#### WHAT YOU NEED TO DO:
Wherever a line in the records contains the word "Kindle", return that line.

[Transcribed page contents]

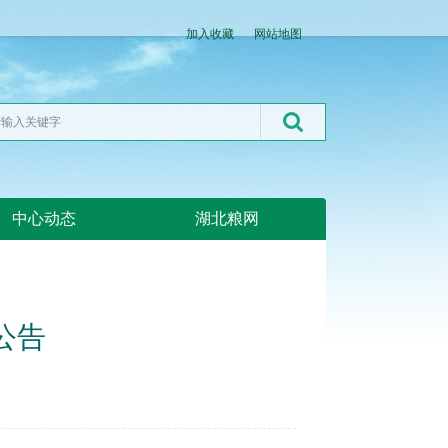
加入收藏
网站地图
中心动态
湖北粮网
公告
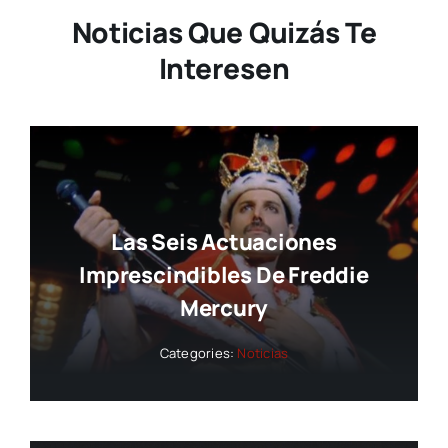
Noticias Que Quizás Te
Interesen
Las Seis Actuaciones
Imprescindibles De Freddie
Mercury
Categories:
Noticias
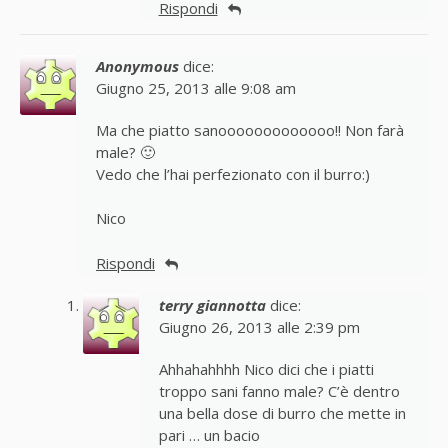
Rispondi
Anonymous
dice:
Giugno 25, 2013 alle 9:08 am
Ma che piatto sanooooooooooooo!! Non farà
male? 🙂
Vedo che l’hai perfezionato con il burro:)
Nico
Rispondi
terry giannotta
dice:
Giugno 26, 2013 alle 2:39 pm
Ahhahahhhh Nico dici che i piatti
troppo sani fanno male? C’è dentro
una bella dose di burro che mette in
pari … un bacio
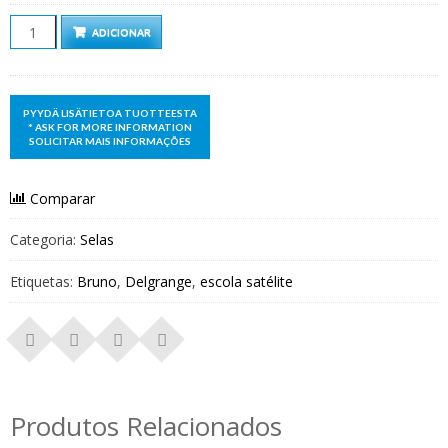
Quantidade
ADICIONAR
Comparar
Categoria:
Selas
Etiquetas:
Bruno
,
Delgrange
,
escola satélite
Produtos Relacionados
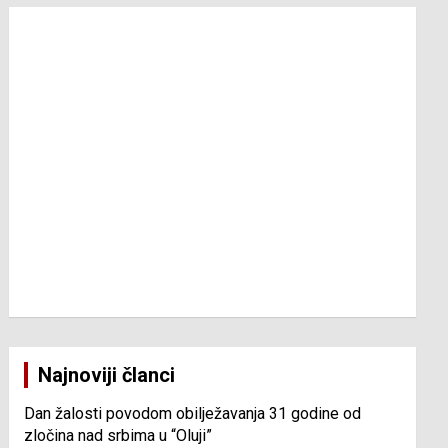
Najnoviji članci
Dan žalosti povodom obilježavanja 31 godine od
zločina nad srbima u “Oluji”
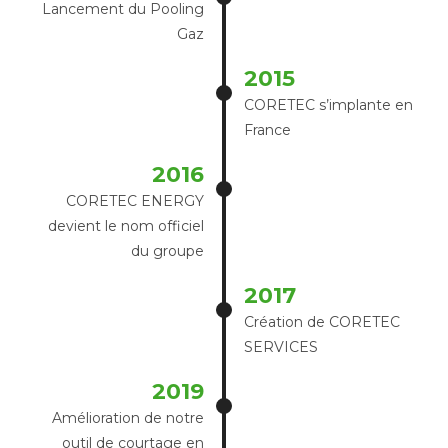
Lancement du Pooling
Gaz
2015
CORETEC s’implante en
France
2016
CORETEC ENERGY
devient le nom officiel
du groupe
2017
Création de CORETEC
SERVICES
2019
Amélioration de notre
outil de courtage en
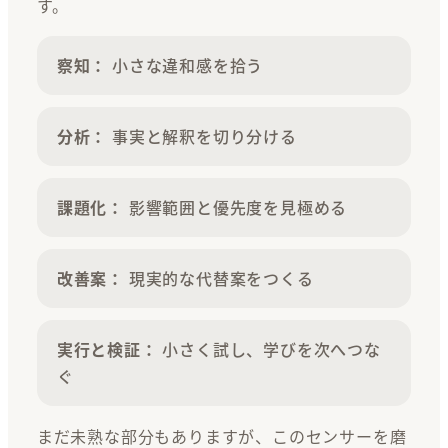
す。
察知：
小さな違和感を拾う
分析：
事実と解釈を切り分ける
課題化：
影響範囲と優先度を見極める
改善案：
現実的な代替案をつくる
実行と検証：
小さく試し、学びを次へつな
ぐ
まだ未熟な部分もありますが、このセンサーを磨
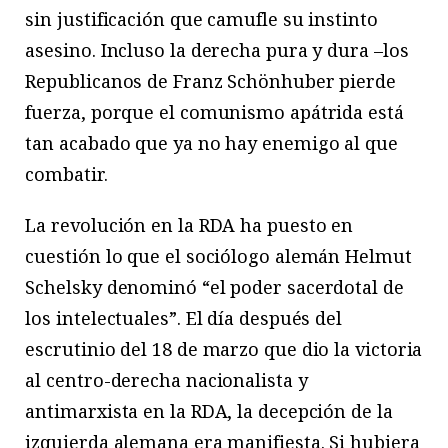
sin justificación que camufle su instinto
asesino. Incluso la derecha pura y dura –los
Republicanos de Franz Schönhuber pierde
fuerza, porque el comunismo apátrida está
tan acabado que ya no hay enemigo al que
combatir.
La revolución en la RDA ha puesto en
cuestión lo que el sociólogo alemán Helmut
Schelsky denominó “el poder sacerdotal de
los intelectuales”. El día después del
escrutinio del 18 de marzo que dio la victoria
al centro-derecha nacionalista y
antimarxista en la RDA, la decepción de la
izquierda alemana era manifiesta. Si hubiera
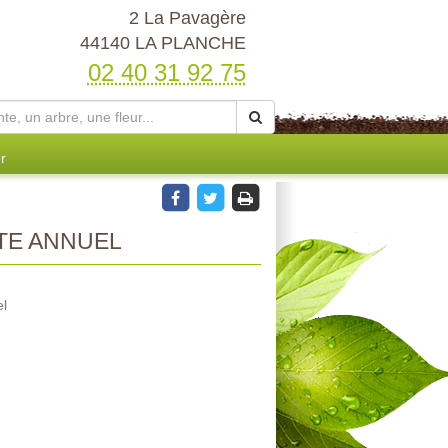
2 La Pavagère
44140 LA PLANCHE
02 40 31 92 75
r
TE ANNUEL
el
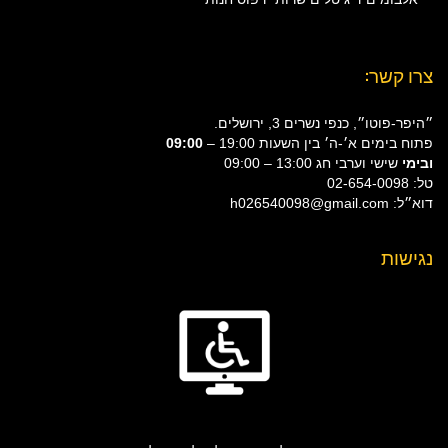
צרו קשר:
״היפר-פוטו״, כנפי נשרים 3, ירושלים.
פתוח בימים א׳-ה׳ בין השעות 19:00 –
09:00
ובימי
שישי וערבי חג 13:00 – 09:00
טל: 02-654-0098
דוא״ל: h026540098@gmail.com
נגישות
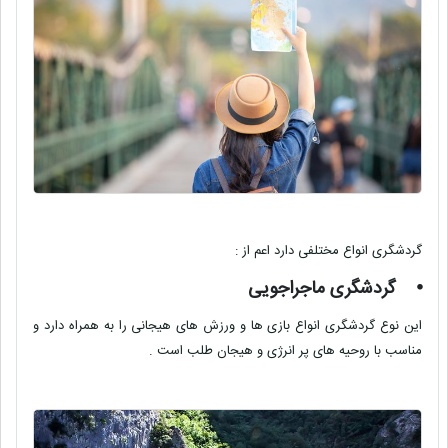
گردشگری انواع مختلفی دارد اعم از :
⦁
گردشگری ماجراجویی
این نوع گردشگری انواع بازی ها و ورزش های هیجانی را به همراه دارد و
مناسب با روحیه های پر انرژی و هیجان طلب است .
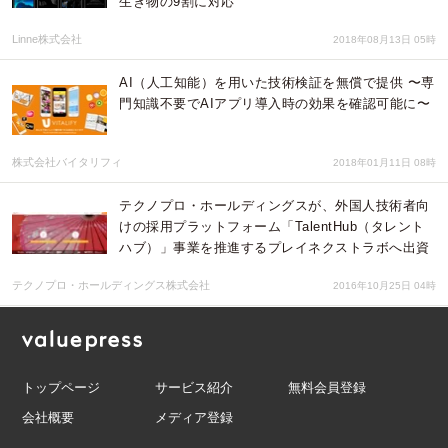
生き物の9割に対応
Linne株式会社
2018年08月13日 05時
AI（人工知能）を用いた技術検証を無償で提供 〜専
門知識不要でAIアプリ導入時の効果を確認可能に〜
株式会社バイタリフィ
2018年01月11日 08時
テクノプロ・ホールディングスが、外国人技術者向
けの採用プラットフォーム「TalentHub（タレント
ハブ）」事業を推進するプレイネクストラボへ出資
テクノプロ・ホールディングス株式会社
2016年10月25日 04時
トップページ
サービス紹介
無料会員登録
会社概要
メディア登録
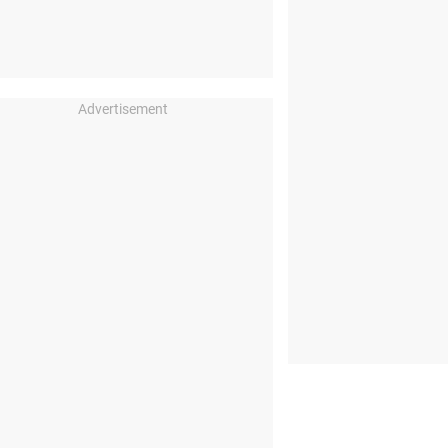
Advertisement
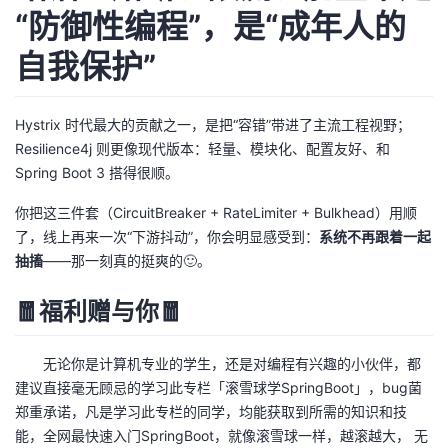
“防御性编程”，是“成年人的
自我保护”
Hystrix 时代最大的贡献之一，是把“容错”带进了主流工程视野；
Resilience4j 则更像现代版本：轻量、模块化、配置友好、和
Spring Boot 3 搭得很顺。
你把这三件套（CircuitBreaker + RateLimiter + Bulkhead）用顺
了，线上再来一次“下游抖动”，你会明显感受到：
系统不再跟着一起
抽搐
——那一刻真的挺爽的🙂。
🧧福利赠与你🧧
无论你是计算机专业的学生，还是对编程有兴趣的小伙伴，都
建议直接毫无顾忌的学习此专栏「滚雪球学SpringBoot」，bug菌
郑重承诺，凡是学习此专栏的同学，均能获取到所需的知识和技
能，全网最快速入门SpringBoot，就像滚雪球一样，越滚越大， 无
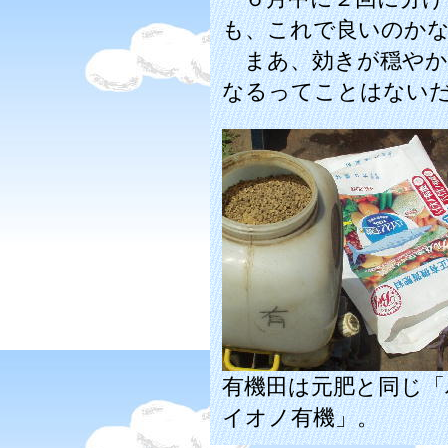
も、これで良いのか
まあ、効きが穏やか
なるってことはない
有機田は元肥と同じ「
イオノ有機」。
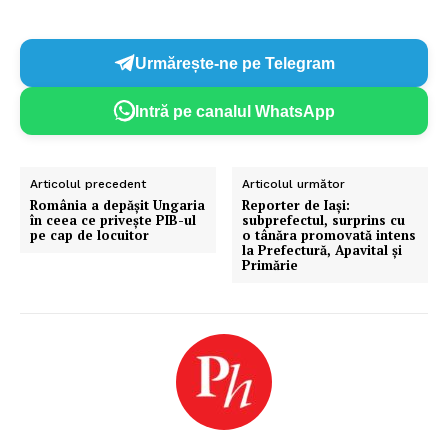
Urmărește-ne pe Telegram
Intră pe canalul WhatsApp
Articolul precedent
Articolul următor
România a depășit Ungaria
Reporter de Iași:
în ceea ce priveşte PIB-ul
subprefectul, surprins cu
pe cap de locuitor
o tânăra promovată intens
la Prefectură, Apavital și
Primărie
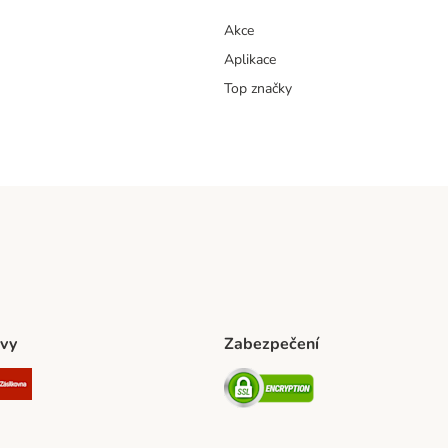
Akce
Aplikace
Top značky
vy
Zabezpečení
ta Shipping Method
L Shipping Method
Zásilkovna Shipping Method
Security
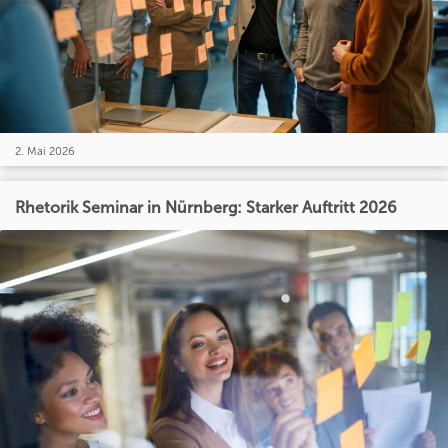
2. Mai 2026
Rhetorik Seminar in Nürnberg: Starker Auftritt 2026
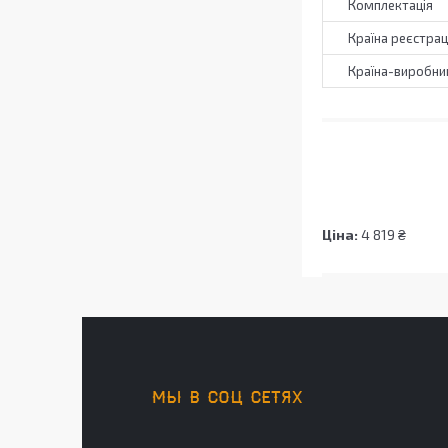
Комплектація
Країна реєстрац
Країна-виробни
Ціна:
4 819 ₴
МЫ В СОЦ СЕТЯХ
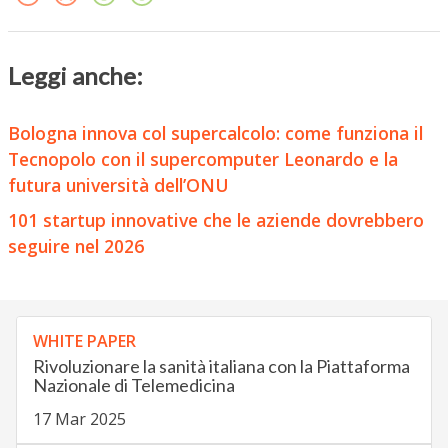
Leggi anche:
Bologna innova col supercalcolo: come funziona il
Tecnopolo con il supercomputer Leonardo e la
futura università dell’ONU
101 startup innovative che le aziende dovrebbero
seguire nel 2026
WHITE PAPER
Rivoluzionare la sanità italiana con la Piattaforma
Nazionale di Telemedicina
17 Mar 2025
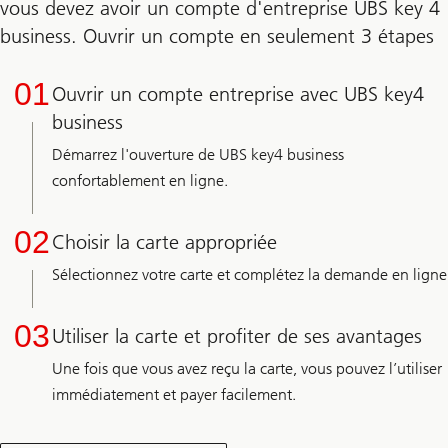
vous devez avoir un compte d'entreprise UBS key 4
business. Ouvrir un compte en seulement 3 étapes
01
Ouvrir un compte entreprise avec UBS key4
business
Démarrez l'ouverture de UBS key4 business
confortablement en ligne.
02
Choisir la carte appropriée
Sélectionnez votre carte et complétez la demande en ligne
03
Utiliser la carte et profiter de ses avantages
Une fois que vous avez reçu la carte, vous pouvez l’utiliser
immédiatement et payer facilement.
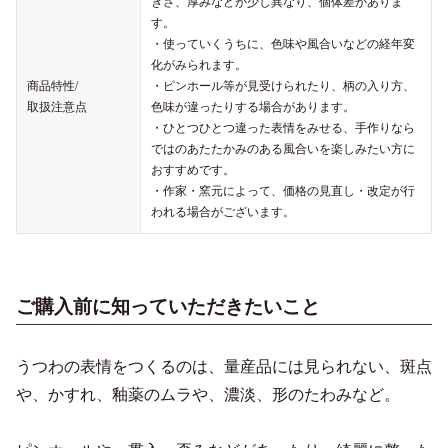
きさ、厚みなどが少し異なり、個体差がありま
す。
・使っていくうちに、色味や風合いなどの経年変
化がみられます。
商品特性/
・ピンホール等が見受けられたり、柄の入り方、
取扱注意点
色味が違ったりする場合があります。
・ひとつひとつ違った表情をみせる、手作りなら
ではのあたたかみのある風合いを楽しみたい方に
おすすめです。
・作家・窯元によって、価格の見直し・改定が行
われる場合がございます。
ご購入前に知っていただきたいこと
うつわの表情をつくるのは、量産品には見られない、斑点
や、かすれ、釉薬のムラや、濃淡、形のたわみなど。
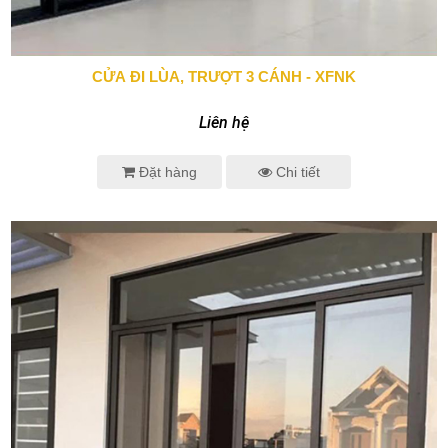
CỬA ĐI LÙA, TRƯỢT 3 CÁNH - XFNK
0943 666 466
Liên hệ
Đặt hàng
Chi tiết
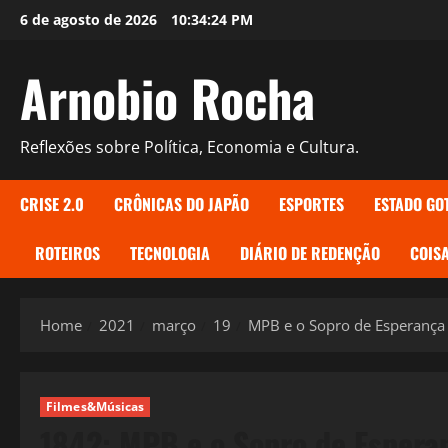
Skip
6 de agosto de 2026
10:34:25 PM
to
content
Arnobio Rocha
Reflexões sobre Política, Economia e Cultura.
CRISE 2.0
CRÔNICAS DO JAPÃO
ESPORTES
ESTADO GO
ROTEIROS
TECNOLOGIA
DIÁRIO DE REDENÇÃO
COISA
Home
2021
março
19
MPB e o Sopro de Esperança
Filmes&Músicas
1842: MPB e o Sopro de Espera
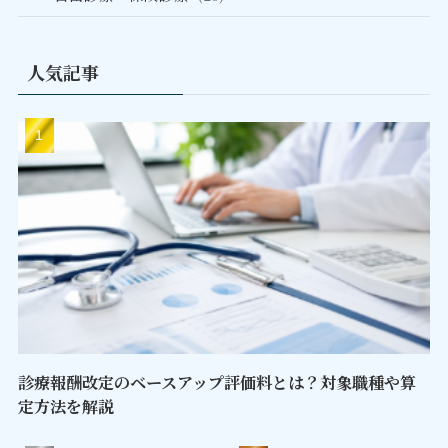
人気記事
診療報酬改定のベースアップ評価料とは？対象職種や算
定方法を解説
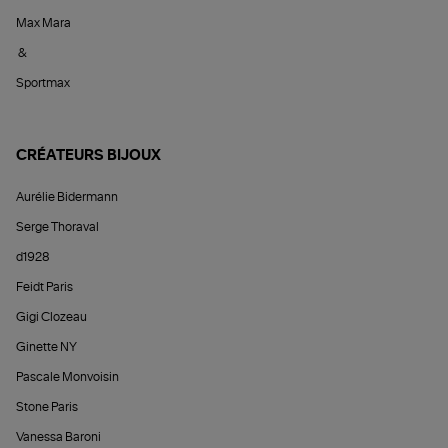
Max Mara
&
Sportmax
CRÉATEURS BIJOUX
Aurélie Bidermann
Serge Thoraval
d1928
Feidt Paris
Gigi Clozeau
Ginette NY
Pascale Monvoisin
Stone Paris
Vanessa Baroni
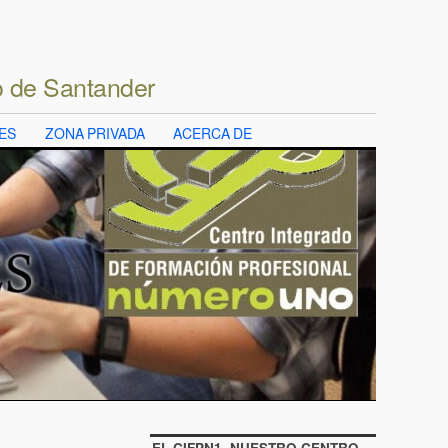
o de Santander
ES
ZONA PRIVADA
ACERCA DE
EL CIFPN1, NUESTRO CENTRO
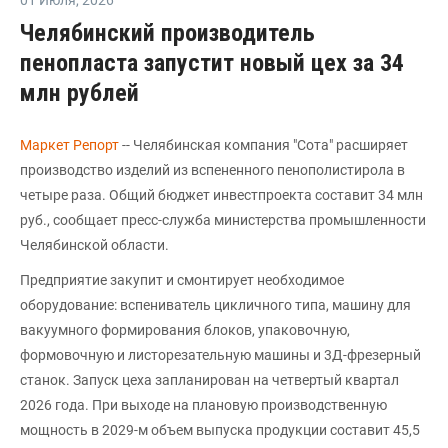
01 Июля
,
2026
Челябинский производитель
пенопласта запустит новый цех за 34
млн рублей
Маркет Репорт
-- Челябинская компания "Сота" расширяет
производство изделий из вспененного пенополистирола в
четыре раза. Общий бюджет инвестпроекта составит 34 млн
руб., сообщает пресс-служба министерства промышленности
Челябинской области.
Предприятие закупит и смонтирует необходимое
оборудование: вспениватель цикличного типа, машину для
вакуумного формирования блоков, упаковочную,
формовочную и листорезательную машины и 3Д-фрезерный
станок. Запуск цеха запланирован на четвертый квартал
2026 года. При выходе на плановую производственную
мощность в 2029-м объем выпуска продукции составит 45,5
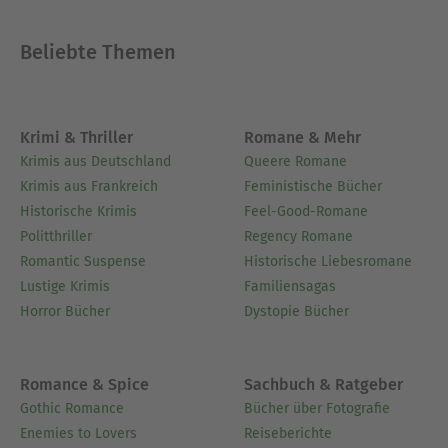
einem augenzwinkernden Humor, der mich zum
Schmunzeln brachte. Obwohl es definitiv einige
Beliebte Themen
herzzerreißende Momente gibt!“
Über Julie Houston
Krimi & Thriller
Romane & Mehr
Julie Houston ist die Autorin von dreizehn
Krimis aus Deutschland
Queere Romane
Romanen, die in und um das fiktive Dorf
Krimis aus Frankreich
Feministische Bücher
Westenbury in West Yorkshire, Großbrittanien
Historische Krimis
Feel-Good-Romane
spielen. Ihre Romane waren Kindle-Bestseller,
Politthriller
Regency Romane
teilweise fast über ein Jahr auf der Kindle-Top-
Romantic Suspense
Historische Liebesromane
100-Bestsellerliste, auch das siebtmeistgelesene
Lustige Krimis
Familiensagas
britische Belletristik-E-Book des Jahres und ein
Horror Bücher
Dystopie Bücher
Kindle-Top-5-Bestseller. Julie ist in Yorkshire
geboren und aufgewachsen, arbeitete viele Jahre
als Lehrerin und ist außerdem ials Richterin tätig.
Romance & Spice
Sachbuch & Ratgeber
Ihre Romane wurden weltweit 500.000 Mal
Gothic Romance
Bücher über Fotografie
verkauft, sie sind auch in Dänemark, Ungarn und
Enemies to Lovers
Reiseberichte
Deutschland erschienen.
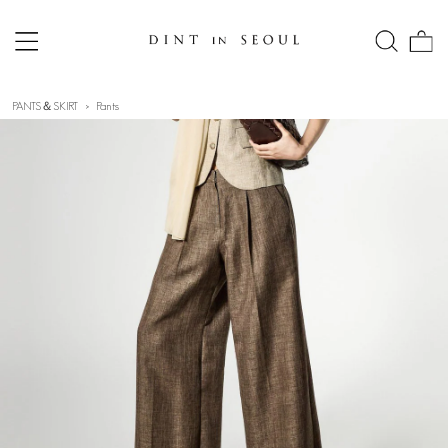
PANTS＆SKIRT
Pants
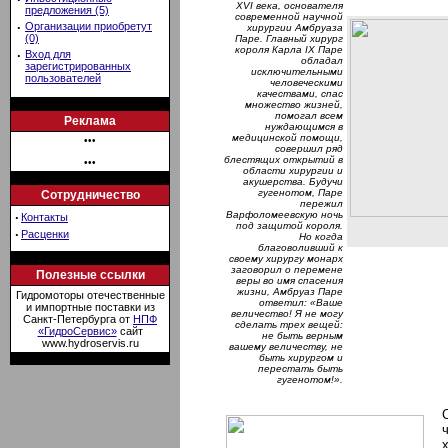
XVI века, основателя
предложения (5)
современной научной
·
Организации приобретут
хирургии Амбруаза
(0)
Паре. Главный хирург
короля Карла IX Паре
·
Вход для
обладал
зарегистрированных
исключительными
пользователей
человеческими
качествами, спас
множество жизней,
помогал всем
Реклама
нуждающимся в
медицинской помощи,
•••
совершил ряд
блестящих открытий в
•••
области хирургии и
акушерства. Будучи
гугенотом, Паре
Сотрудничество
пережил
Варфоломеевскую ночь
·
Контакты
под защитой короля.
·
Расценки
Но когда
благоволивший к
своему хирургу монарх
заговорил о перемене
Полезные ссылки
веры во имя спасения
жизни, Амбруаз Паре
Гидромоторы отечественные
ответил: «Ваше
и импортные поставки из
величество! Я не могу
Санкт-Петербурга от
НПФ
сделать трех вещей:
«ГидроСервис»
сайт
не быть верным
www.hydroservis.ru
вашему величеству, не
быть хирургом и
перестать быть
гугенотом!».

#### WRITTEN RESPONSE:
spielen. Ihre Romane waren Kindle-Bestseller,
teilweise fast über ein Jahr auf der Kindle-Top-
Kindle-Top-5-Bestseller. Julie ist in Yorkshire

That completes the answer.